I. versos de circunstância


às vésperas de escrever este primeiro texto sobre a desvio, tive um sonho em que reunia, num caderno de anotações, referências para essa tarefa. foi um sonho longo, daqueles que parecem durar a noite inteira, do qual acordei com a sensação de que o texto já estava pronto, bastava digitar. a verdade, no entanto, é que me lembrava apenas de duas referências. a primeira delas se revelava na expressão “versos de circunstância”, que remete à prática de escrever poemas em ocasiões como casamentos, nascimentos, aniversários, agradecimentos, ou até mesmo como dedicatórias de livros, para presentear aqueles pelos quais se tem afeto ou para celebrar um acontecimento da ordem do cotidiano íntimo.

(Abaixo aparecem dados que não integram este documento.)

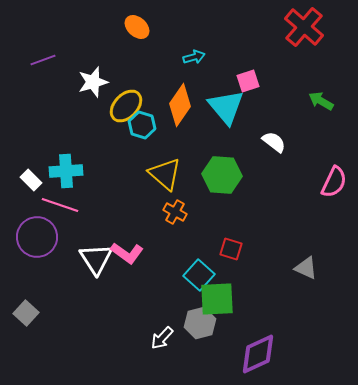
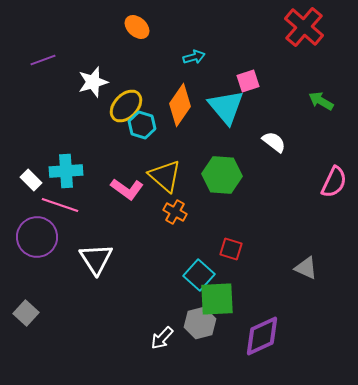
yellow triangle: moved 2 px down
pink L-shape: moved 64 px up
purple diamond: moved 4 px right, 18 px up
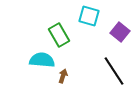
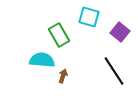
cyan square: moved 1 px down
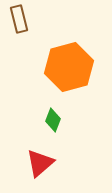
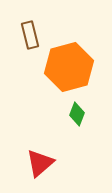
brown rectangle: moved 11 px right, 16 px down
green diamond: moved 24 px right, 6 px up
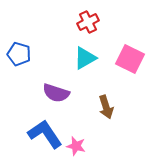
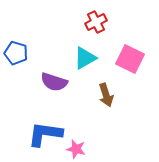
red cross: moved 8 px right
blue pentagon: moved 3 px left, 1 px up
purple semicircle: moved 2 px left, 11 px up
brown arrow: moved 12 px up
blue L-shape: rotated 48 degrees counterclockwise
pink star: moved 3 px down
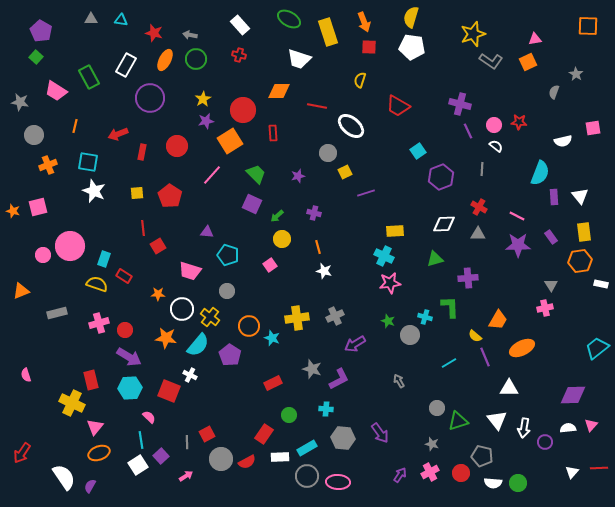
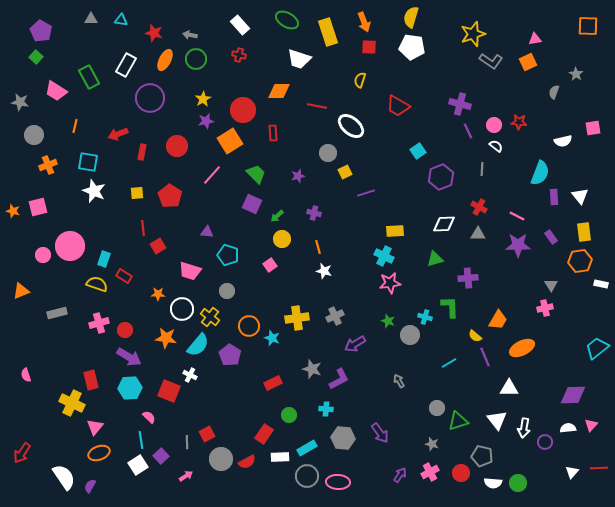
green ellipse at (289, 19): moved 2 px left, 1 px down
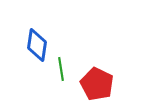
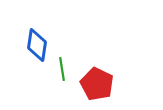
green line: moved 1 px right
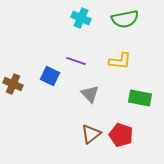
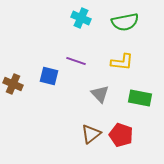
green semicircle: moved 3 px down
yellow L-shape: moved 2 px right, 1 px down
blue square: moved 1 px left; rotated 12 degrees counterclockwise
gray triangle: moved 10 px right
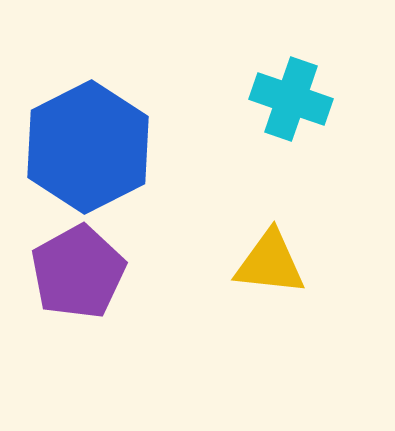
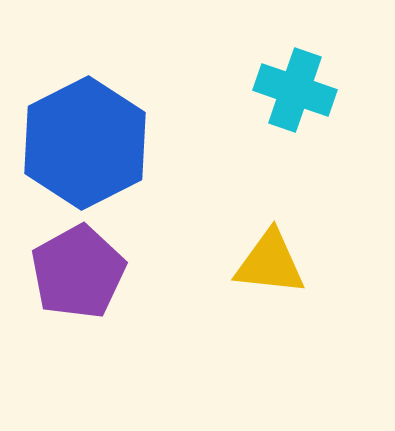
cyan cross: moved 4 px right, 9 px up
blue hexagon: moved 3 px left, 4 px up
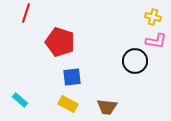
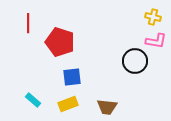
red line: moved 2 px right, 10 px down; rotated 18 degrees counterclockwise
cyan rectangle: moved 13 px right
yellow rectangle: rotated 48 degrees counterclockwise
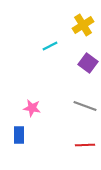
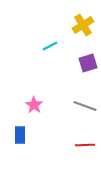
purple square: rotated 36 degrees clockwise
pink star: moved 2 px right, 3 px up; rotated 24 degrees clockwise
blue rectangle: moved 1 px right
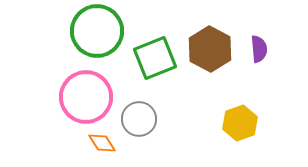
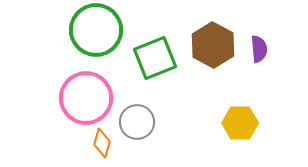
green circle: moved 1 px left, 1 px up
brown hexagon: moved 3 px right, 4 px up
pink circle: moved 1 px down
gray circle: moved 2 px left, 3 px down
yellow hexagon: rotated 20 degrees clockwise
orange diamond: rotated 48 degrees clockwise
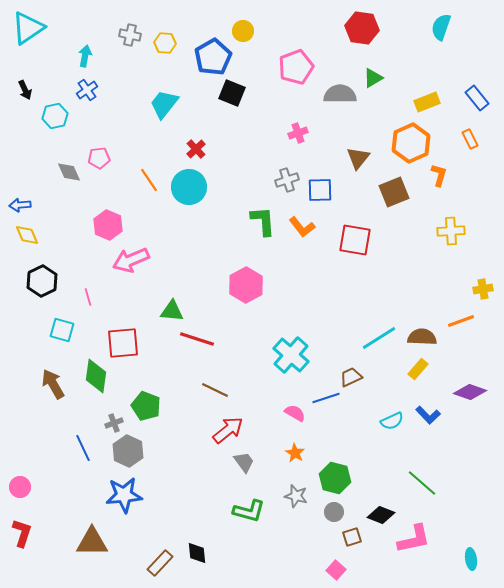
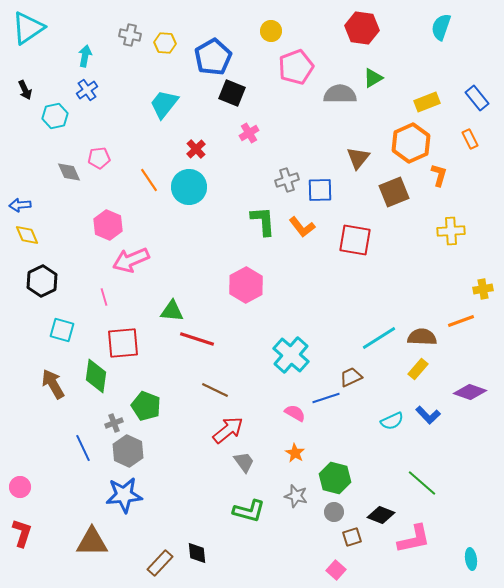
yellow circle at (243, 31): moved 28 px right
pink cross at (298, 133): moved 49 px left; rotated 12 degrees counterclockwise
pink line at (88, 297): moved 16 px right
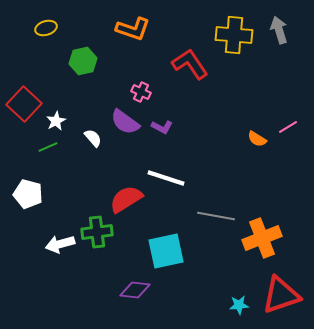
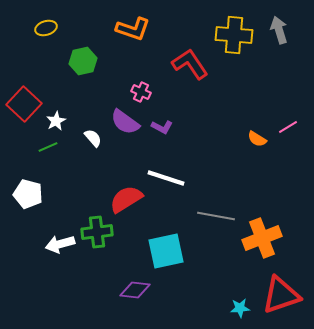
cyan star: moved 1 px right, 3 px down
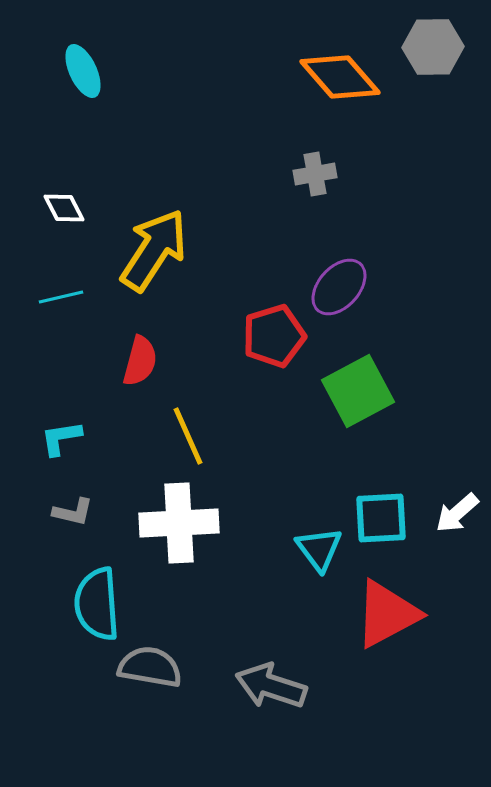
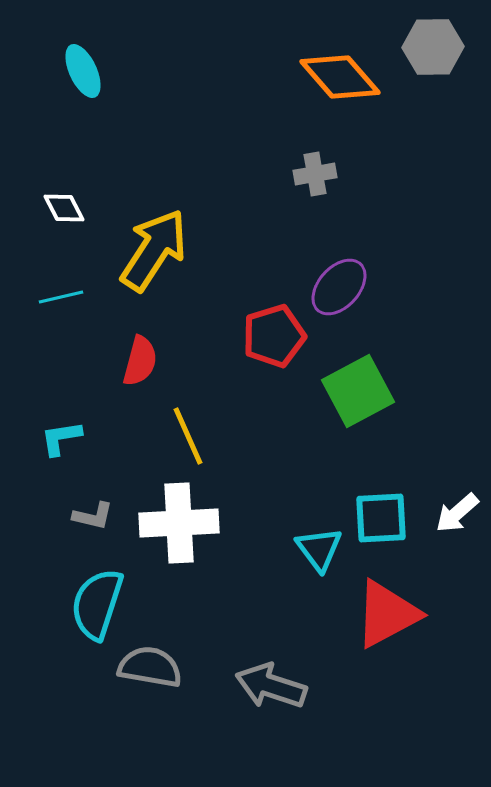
gray L-shape: moved 20 px right, 4 px down
cyan semicircle: rotated 22 degrees clockwise
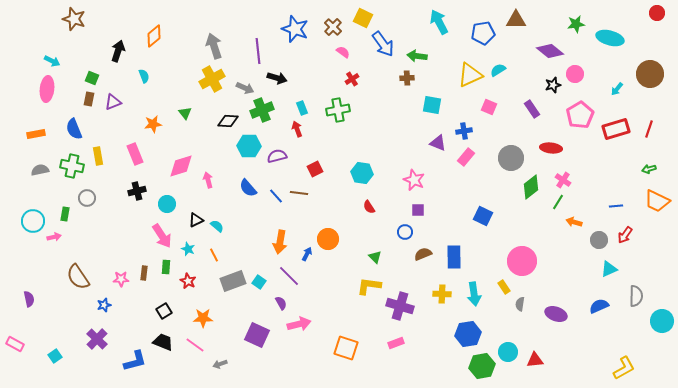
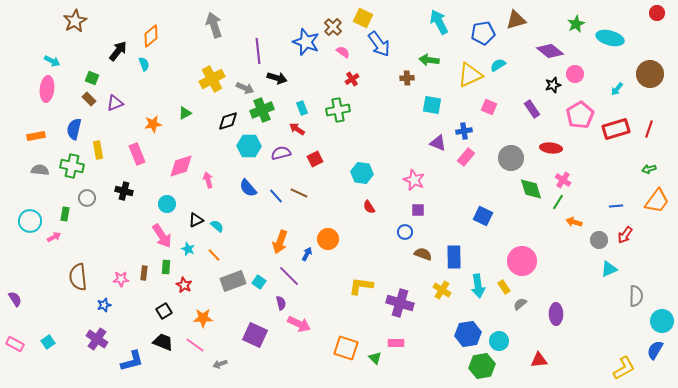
brown star at (74, 19): moved 1 px right, 2 px down; rotated 25 degrees clockwise
brown triangle at (516, 20): rotated 15 degrees counterclockwise
green star at (576, 24): rotated 18 degrees counterclockwise
blue star at (295, 29): moved 11 px right, 13 px down
orange diamond at (154, 36): moved 3 px left
blue arrow at (383, 44): moved 4 px left
gray arrow at (214, 46): moved 21 px up
black arrow at (118, 51): rotated 20 degrees clockwise
green arrow at (417, 56): moved 12 px right, 4 px down
cyan semicircle at (498, 70): moved 5 px up
cyan semicircle at (144, 76): moved 12 px up
brown rectangle at (89, 99): rotated 56 degrees counterclockwise
purple triangle at (113, 102): moved 2 px right, 1 px down
green triangle at (185, 113): rotated 40 degrees clockwise
black diamond at (228, 121): rotated 20 degrees counterclockwise
blue semicircle at (74, 129): rotated 35 degrees clockwise
red arrow at (297, 129): rotated 35 degrees counterclockwise
orange rectangle at (36, 134): moved 2 px down
pink rectangle at (135, 154): moved 2 px right
yellow rectangle at (98, 156): moved 6 px up
purple semicircle at (277, 156): moved 4 px right, 3 px up
red square at (315, 169): moved 10 px up
gray semicircle at (40, 170): rotated 18 degrees clockwise
green diamond at (531, 187): moved 2 px down; rotated 70 degrees counterclockwise
black cross at (137, 191): moved 13 px left; rotated 30 degrees clockwise
brown line at (299, 193): rotated 18 degrees clockwise
orange trapezoid at (657, 201): rotated 80 degrees counterclockwise
cyan circle at (33, 221): moved 3 px left
pink arrow at (54, 237): rotated 16 degrees counterclockwise
orange arrow at (280, 242): rotated 10 degrees clockwise
brown semicircle at (423, 254): rotated 42 degrees clockwise
orange line at (214, 255): rotated 16 degrees counterclockwise
green triangle at (375, 257): moved 101 px down
brown semicircle at (78, 277): rotated 28 degrees clockwise
red star at (188, 281): moved 4 px left, 4 px down
yellow L-shape at (369, 286): moved 8 px left
yellow cross at (442, 294): moved 4 px up; rotated 30 degrees clockwise
cyan arrow at (474, 294): moved 4 px right, 8 px up
purple semicircle at (29, 299): moved 14 px left; rotated 21 degrees counterclockwise
purple semicircle at (281, 303): rotated 16 degrees clockwise
gray semicircle at (520, 304): rotated 40 degrees clockwise
purple cross at (400, 306): moved 3 px up
blue semicircle at (599, 306): moved 56 px right, 44 px down; rotated 36 degrees counterclockwise
purple ellipse at (556, 314): rotated 70 degrees clockwise
pink arrow at (299, 324): rotated 40 degrees clockwise
purple square at (257, 335): moved 2 px left
purple cross at (97, 339): rotated 10 degrees counterclockwise
pink rectangle at (396, 343): rotated 21 degrees clockwise
cyan circle at (508, 352): moved 9 px left, 11 px up
cyan square at (55, 356): moved 7 px left, 14 px up
red triangle at (535, 360): moved 4 px right
blue L-shape at (135, 361): moved 3 px left
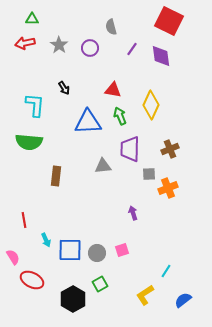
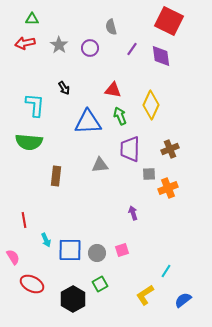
gray triangle: moved 3 px left, 1 px up
red ellipse: moved 4 px down
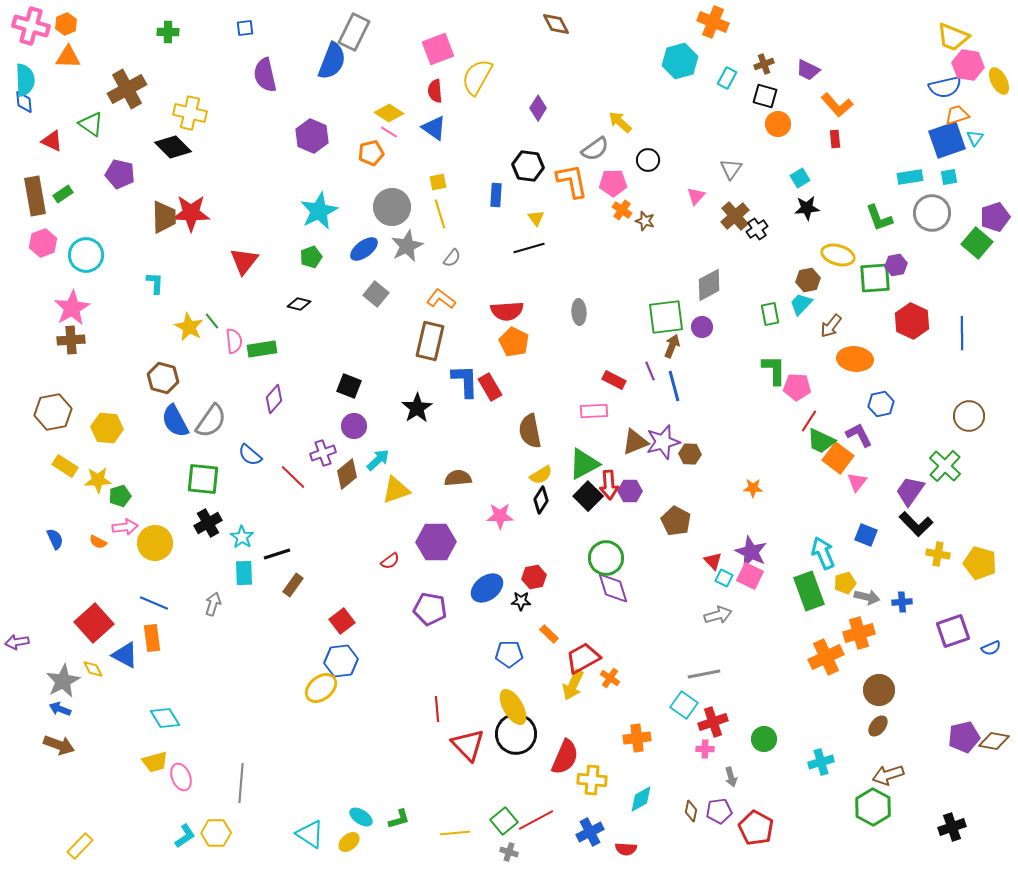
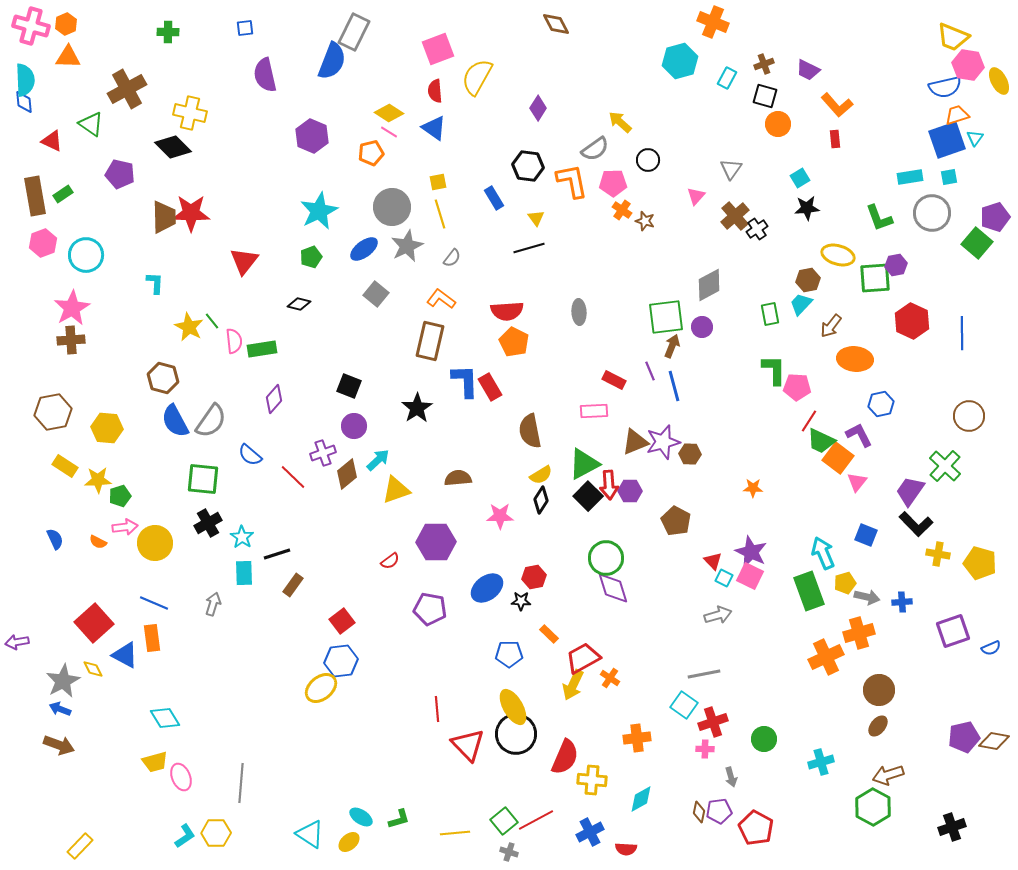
blue rectangle at (496, 195): moved 2 px left, 3 px down; rotated 35 degrees counterclockwise
brown diamond at (691, 811): moved 8 px right, 1 px down
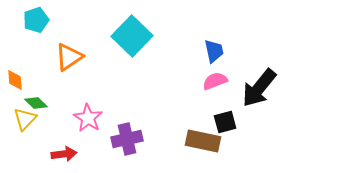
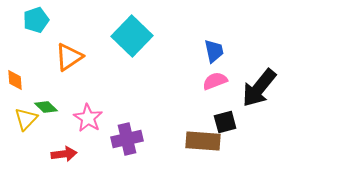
green diamond: moved 10 px right, 4 px down
yellow triangle: moved 1 px right
brown rectangle: rotated 8 degrees counterclockwise
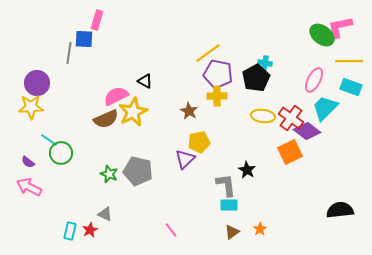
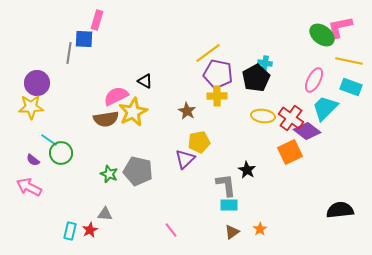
yellow line at (349, 61): rotated 12 degrees clockwise
brown star at (189, 111): moved 2 px left
brown semicircle at (106, 119): rotated 15 degrees clockwise
purple semicircle at (28, 162): moved 5 px right, 2 px up
gray triangle at (105, 214): rotated 21 degrees counterclockwise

não demorou muito até que eu mais ou menos entendesse por que os versos de circunstância tinham aparecido no meu sonho: ao longo das aulas do primeiro módulo da desvio, reparei que os alunos tinham o hábito de começar os textos com uma pequena descrição, ou uma espécie de rubrica, da cena onde se desenrolariam os acontecimentos do poema – um exemplo: “pezinhos tocando a grama”. mas a princípio isso me dizia muito pouco, “versos de circunstância” restava apenas como significante. foi então que, com o passar dos dias, me lembrei da primeira vez que ouvi essa expressão. numa aula entre o meio e o fim da década passada, a professora Luciana di Leone discutiu o poema “Rondó dos cavalinhos”, escrito por Manuel Bandeira, dizem, por ocasião do almoço de despedida, no Jockey Club, de Alfonso Reyes, poeta mexicano que viveu por anos no Brasil como embaixador. tensionando as análises de Antonio Candido em Na sala de aula: caderno de análise literária, muito mais interessadas em pensar o poema, a grosso modo, por uma perspectiva autônoma, Luciana identificava nos gestos de endereçamento e nomeação, mas também na própria forma rondó, um vínculo do poema “com algo que não seria especificamente literário”.[i]


II. infância


em “Poesia de roda: notas a partir do convívio poético entre Alfonso Reyes e Manuel Bandeira”, texto através do qual pude de alguma forma reviver essa aula, Luciana enxerga na forma rondó também “o seu vínculo com a ‘ronda’, a roda, ao mesmo tempo um tipo de dança e um tipo de música, um tipo de jogo e um tipo de arte”.[ii] é possível desdobrar essa leitura nos efeitos produzidos pelo endereçamento e pela nomeação nos versos de circunstância, uma vez que, por meio desses recursos, esse tipo de poema estende a mão para que o leitor, e outras coisas que estão “de fora”, participem de sua roda. o que me interessa aqui, no entanto, é poder marcar essa relação entre os versos de circunstância e o jogo, a brincadeira, a diversão. relação esta que vincula o significante do meu sonho, uma das referências anotadas para a escrita deste texto, ao que para mim restou das oficinas oferecidas por Rafael Zacca no primeiro módulo da desvio: a escrita como jogo, brincadeira, diversão. ou, em última instância, como uma espécie de retorno à infância.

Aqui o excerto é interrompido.